Broken Iris - Broken Inside

The Neighbourhood - A Little Death

Gözlerimin açık kalması için kendimi zorlarken vücudum iflas etmek için tetikte bekliyordu sanki. Kanım akmayı kesmiş ve yüreğim atmayı bırakmıştı. Karanlık bulutların gece gibi üzerime çöktüğünü hissediyordum. Hareket etmek bir yana, nefes bile almak istemiyordum.

Mustafa'nın yalvarırcasına inlediğini duyabiliyordum, ama bu beni neşelendirmek yerine midemde ki safrayı harekete geçiriyordu. Gözlerimi tavana diktim. Duymak istemiyordum, görmek istemiyordum, yaşamak hiç istemiyordum. Kaçıp kaçıp tekrar bu deliğe düşmekten yorulmuştum. Kulağıma gelen sesler anlamsız bağırış çağrışlardan başka bir şey değildi.

"Sen ona dokunmaya mı çalıştın?" diye haykırdı sesin sahibi. Beynim odada olan kişiyi algılayınca vücudum şiddetli bir biçimde kasılmaya başladı. Onun burada ne işi vardı ? Mustafa'ya attığı tekme sesini duydum. Mustafa'nın vücuduna etki eden darbelerin ona ne kadar zarar verdiği umrumda değildi, hatta acı çekmesi içimdeki kanayan yaraya kabuk bağlıyordu.

"Bu elinle mi dokundun ona?" diye bağırdı ses. Gözlerimi sıkıca yumdum ve kendimi güzel anlara götürerek rahatlatmaya çalıştım. Birbirinden farklı kareler gözlerimin önünden geçerken hepsinde olan kişi içimde ki ateşe daha çok barut atıyordu. Kulakları sağır edecek kadar güçlü bir ses odanın içinde yankılandığında gözlerimi hızla açtım ve yatakta hafifçe doğruldum. Mustafa'nın eline saplanmış bıçağı görünce üşüdüğümü fark ettim. Ve ardından üzerimde hiçbir kıyafet olmadığını.

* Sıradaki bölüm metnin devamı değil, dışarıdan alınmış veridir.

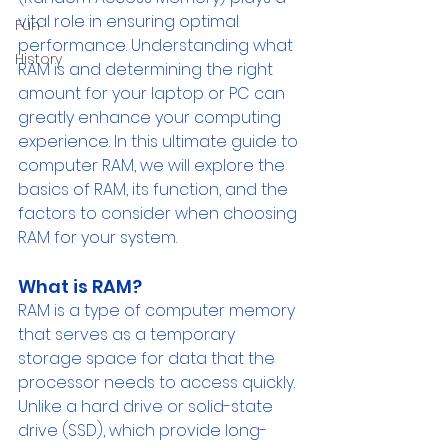
vital role in ensuring optimal 
Fun
performance. Understanding what 
History
RAM is and determining the right 
amount for your laptop or PC can 
greatly enhance your computing 
experience. In this ultimate guide to 
computer RAM, we will explore the 
basics of RAM, its function, and the 
factors to consider when choosing 
RAM for your system.
What is RAM? 
RAM is a type of computer memory 
that serves as a temporary 
storage space for data that the 
processor needs to access quickly. 
Unlike a hard drive or solid-state 
drive (SSD), which provide long-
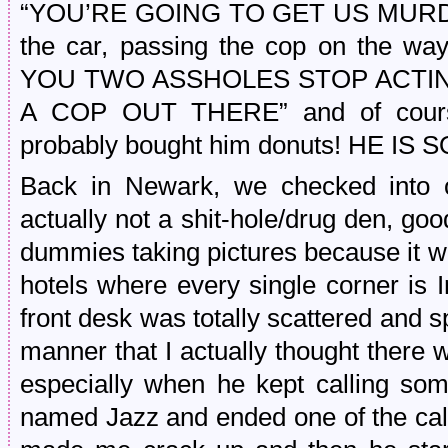
“YOU’RE GOING TO GET US MURDER
the car, passing the cop on the w
YOU TWO ASSHOLES STOP ACTIN
A COP OUT THERE” and of cours
probably bought him donuts! HE I
Back in Newark, we checked into
actually not a shit-hole/drug den, go
dummies taking pictures because it w
hotels where every single corner is 
front desk was totally scattered and 
manner that I actually thought ther
especially when he kept calling so
named Jazz and ended one of the call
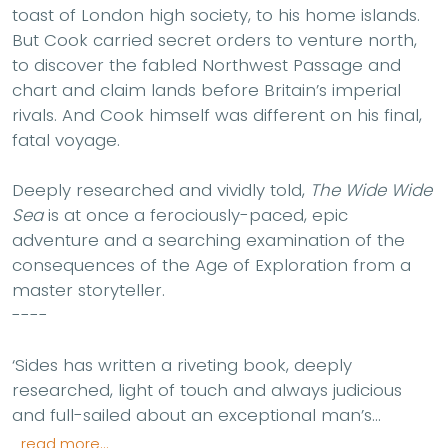
toast of London high society, to his home islands.
But Cook carried secret orders to venture north,
to discover the fabled Northwest Passage and
chart and claim lands before Britain’s imperial
rivals. And Cook himself was different on his final,
fatal voyage.
Deeply researched and vividly told,
The Wide Wide
Sea
is at once a ferociously-paced, epic
adventure and a searching examination of the
consequences of the Age of Exploration from a
master storyteller.
----
‘Sides has written a riveting book, deeply
researched, light of touch and always judicious
and full-sailed about an exceptional man’s...
read more...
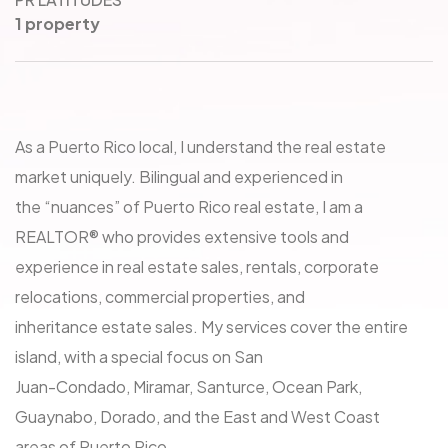
1 property
As a Puerto Rico local, I understand the real estate
market uniquely. Bilingual and experienced in
the “nuances” of Puerto Rico real estate, I am a
REALTOR® who provides extensive tools and
experience in real estate sales, rentals, corporate
relocations, commercial properties, and
inheritance estate sales. My services cover the entire
island, with a special focus on San
Juan-Condado, Miramar, Santurce, Ocean Park,
Guaynabo, Dorado, and the East and West Coast
areas of Puerto Rico.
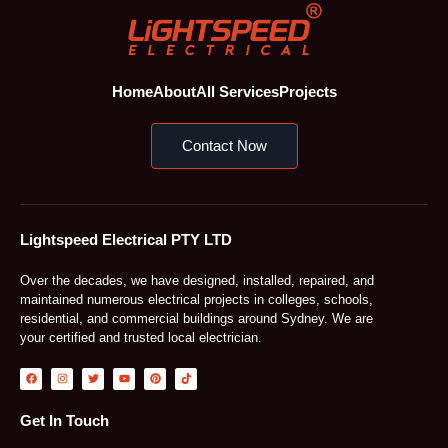
Home
About
All Services
Projects
Contact Now
Lightspeed Electrical PTY LTD
Over the decades, we have designed, installed, repaired, and
maintained numerous electrical projects in colleges, schools,
residential, and commercial buildings around Sydney. We are
your certified and trusted local electrician.
F
I
T
Y
P
T
a
n
w
o
i
i
c
s
i
u
n
k
e
t
t
t
t
t
b
a
t
u
e
o
Get In Touch
o
g
e
b
r
k
o
r
r
e
e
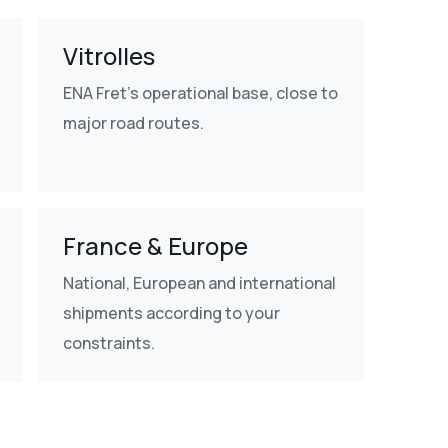
Vitrolles
ENA Fret's operational base, close to
major road routes.
France & Europe
National, European and international
shipments according to your
constraints.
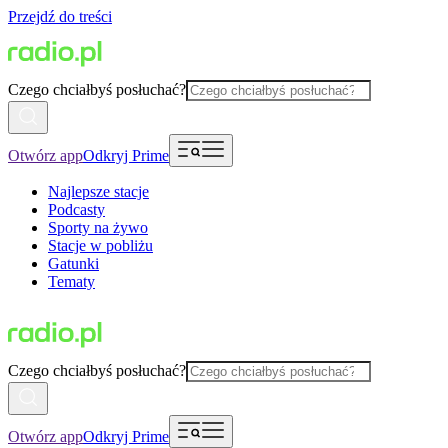
Przejdź do treści
Czego chciałbyś posłuchać?
Otwórz app
Odkryj Prime
Najlepsze stacje
Podcasty
Sporty na żywo
Stacje w pobliżu
Gatunki
Tematy
Czego chciałbyś posłuchać?
Otwórz app
Odkryj Prime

"Yoksa bu elinle mi?" diye hırladı ve bıçağı elinden çıkararak diğer eline sapladı. Bu anı görmek midemi bulandırmıştı. Mustafa acı içinde kıvranıp ağlarken bir süre sonra sesi odanın içinde kayboldu. Bayılmıştı. Üzerine kanlar bulaşmış kişi bana doğru dönünce gözleriyle karşılaştım. Bu endişelenmeme neden oldu, çünkü gözleri ölümcül derece de soğuktu.

"Deniz." dediğinde sesi gözlerine zıt olarak küçük bir çocuk kadar masum çıkmıştı. Ona hiçbir şey demedim ve kıpırdamadan öylece durdum. Vücudum artık tamamiyle tükenmişti. Hem ruhsal hemde fiziksel olarak çöktüğümü hissediyordum. Yavaş adımlarla bana doğru yaklaştığında yatakta geriledim. Bana dokunmasını istemiyordum.

"Kaçma benden. Sana zarar vermeyeceğim." Sözleri ne kadar gerçekçi gelse de mümkün olduğunca yatağın içinde yok olmaya çalıştım.

"Burdan çıkartayım seni." diye mırıldandı. Ona cevap vermeyeceğimi biliyordum, o yüzden gözlerimi sımsıkı yumdum. Kolumun üzerinde bir el hissedince kaskatı kesildim.

"Bunu giydirmeme izin ver." dedi elinde ki paltomu uzatarak. Gözlerim saniyenin onda biri yerde ki elbiseme kaydı ve onu parçalanmış görünce hemen bakışlarımı geri çektim. Gözlerinin usulca çıplak bedenimde gezdiğini fark edince elinde ki paltoyu sertçe aldım. Bu ani hareketimle yakalandığını anlatmıştı.

"Şey. . Ben.." dediğinde her kasım yanmasına rağmen yatakta doğruldum ve ona arkamı döndüm. Bakışlarını sırtımda hissedebiliyordum. Paltomu üzerime geçirdikten sonra odanın iki köşesine gitmiş ayakkabıma baktım. Oraya yürümektense yalın ayak gidecektim. Mustafa'yı olabildiğince az görmek istiyordum. Paltomun düğmelerini ilikledim ve kendimi ayağa kalkmak için zorladım. Ama bu sandığım kadar kolay olmamıştı.

"Yardım edebilirim." dediğinde nefretle soludum. Birilerinin yardıma muhtaç olduğumu düşünmesi ölmekten beterdi. Yataktan güç alarak doğruldum ve odanın kapısına doğru yürümeye başladım. Arkamdan gelen ayak seslerini duyabiliyordum. Tam elimi kapının koluna atmıştım ki öfkeyle arkamı döndüm. Yerde cansız gibi duran bedene baktım. Bana tekrar zarar vermeye kalkmıştı ve bana güçsüz olduğumu inandırmıştı. Ve şimdi o yerdeydi, ayakta olan ise bendim. Bütün hissettiğim acı uzuvlarımı terk edip giderken vücuduma hakim olan gücü tekrar hissedebiliyordum.